Yesterday I had the privilege of participating in an interfaith, community-wide worship service to remember and to honor the work and legacy of the Rev. Dr. Martin Luther King, Jr. It was a wonderful and inspiring hour and a half. We prayed and preached and held hands and sang. And, we remembered and repeated some of Dr. King’s most inspiring words.
Let freedom ring.
Free at last. Free at last.
Not by the color of their skin, but by the content of their character.
I have been to the mountaintop.
Those of us who are preachers can only wish that our words could be so poetic and so inspiring and spoken with such power.
But, for as wonderful as yesterday’s gathering was, I walked away with the feeling we were missing something. As I thought about it more I realized that we were and we are. What we were missing and are missing, in all of our well-intentioned remembrances, is the very real and very painful struggle that marked both the Civil Rights Movement and Dr. King’s life, and the very real courage it took for him to stand up and to say what he did when he did. Too easily we forget how sharply divided our country was at that time, not just about Civil Rights, but also about the Vietnam War. And, many in our country strongly, even violently, disagreed with Dr. King. And, not just those in the white community, but many in the African-American community as well. Some told him he was pushing for too much too fast and others claimed that he was doing too little and going too slow.

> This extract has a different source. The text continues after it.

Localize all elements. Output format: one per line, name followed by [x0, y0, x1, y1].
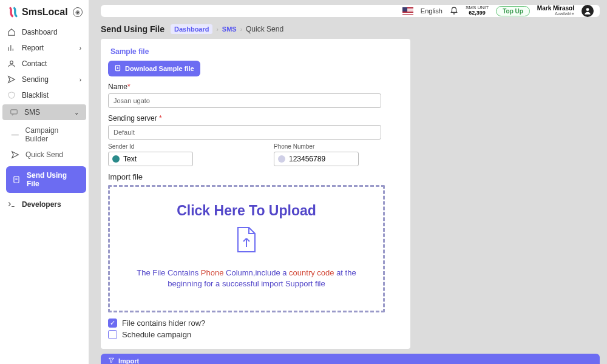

And, here is where it begins to get personal for me…
And, what I think we too easily miss in all our accolades.
I am one who works hard to build consensus;
And, to make sure that everyone is, if not happy, at least okay.
I wonder about the courage it would take to stand up, as Dr. King stood up, and to speak that part of the truth that I understand from deep within me knowing that it would bring more conflict than peace; more discomfort than comfort; more hatred than understanding. One of the political leaders who attended the service yesterday was invited to make a few remarks. In commenting on Dr. King’s legacy, he remarked that we don’t have leaders like that today. And we don’t. And, we probably don’t have many preachers like that today either. Few are willing, myself included, to be that honest and that courageous and to pay that price.
As we remember Dr. King and celebrate the witness of his life…
Maybe what we need is this: to find some way to move beyond just a eulogy.